Wir über uns: Auf dem Weg zum Haustarifvertrag bei EDS
Schon vor einigen Jahren haben die Betriebsräte der EDS Operations Services GmbH über die Vorteile eines Haustarifvertrages nachgedacht. Die Betriebsräte und die bei EDS vertretenen Gewerkschaften IG Metall und ver.di vereinbarten einen Kooperationsvertrag, der die Zusammenarbeit beschreibt.
Erst im Laufe des Jahres 2008 wurde das Thema "Haustarif" wieder verstärkt aufgegriffen: Der Startschuss dafür war die für 2008 anstehende Gehaltsrunde, bei der die Geschäftsleitung lediglich 1% mehr Gehalt anbot.

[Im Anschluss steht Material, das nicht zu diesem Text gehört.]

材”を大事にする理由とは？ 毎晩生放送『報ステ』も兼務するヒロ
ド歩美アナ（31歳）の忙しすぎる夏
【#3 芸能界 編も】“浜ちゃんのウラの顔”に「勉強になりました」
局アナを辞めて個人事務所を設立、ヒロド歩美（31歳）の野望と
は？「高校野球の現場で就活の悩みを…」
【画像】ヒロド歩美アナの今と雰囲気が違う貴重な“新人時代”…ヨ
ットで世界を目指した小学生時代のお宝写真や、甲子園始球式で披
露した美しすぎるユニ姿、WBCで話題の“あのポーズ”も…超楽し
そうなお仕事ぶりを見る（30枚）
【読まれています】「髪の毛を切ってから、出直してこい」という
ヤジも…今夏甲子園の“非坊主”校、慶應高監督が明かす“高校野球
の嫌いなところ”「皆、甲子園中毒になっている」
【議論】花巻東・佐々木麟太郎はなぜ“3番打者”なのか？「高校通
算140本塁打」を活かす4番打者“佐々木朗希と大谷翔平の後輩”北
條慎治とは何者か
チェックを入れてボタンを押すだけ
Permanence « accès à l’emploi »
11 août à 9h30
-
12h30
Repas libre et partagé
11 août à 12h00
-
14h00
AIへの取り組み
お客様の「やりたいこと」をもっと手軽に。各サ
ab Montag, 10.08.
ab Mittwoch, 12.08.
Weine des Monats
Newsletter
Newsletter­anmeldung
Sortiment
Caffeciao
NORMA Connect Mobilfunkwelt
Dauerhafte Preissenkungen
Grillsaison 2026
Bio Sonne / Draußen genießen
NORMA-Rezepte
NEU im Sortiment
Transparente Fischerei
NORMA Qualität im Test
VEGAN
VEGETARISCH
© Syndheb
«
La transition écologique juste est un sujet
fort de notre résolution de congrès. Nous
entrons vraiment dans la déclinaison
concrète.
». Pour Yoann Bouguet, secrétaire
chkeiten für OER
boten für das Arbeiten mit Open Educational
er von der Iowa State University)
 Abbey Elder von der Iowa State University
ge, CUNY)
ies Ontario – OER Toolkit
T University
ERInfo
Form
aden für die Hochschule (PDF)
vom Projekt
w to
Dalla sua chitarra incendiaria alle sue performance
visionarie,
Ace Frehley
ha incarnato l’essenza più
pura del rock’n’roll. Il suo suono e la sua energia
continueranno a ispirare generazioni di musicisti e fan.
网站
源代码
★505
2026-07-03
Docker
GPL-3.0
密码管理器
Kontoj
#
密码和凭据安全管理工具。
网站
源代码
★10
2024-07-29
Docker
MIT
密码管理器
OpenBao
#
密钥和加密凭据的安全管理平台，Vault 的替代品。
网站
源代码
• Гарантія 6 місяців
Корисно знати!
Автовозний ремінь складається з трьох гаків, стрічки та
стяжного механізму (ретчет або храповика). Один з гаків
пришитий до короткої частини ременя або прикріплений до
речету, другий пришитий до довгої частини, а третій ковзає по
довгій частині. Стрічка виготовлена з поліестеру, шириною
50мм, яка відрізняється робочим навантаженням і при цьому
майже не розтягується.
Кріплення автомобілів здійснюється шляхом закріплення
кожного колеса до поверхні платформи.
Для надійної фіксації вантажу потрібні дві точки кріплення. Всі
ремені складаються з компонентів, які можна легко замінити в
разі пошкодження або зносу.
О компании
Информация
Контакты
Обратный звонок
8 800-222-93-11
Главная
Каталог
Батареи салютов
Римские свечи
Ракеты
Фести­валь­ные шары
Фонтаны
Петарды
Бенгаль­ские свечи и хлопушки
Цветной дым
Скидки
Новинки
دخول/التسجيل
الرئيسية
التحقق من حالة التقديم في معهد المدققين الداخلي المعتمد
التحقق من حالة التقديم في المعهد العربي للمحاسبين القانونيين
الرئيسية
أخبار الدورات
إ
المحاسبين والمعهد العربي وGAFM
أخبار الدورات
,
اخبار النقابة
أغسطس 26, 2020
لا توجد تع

Die Betriebsräte erkannten zum wiederholten Male, dass ihre rechtlichen Mittel in der Gehaltsfrage sehr beschränkt sind. Trotz guter Argumente, der Unterstützung der Belegschaft bei der Kampagne "Gimme five!", sowie eines deutlich höheren Vorschlags eines Mediators zahlte die Geschäftsleitung nur eine Gehaltserhöhung von 1%.
Bei den Betriebsräten wuchs damit die Bereitschaft, sich für einen Haustarifvertrag stark zu machen und dafür auch Mitglied in der Gewerkschaft zu werden. Und auch in der Belegschaft wurde darüber heftig diskutiert und viele Kolleginnen und Kollegen begannen, sich zu organisieren. In den nachfolgenden Wochen stieg die Zahl der Eintritte bei IG Metall und ver.di sprunghaft an.
Im Mai 2008 wurde dann der Übernahme von EDS durch Hewlett Packard (HP) bekannt gegeben. Dies warf für die Beschäftigten jede Menge Fragen auf. Sind durch diese Übernahme die erreichten Sozialstandards gefährdet? Wie können sie gegebenenfalls für die Zukunft abgesichert werden? Einhellige Meinung war: ein Tarifvertrag bietet hier eine größere Sicherheit als Betriebsvereinbarungen.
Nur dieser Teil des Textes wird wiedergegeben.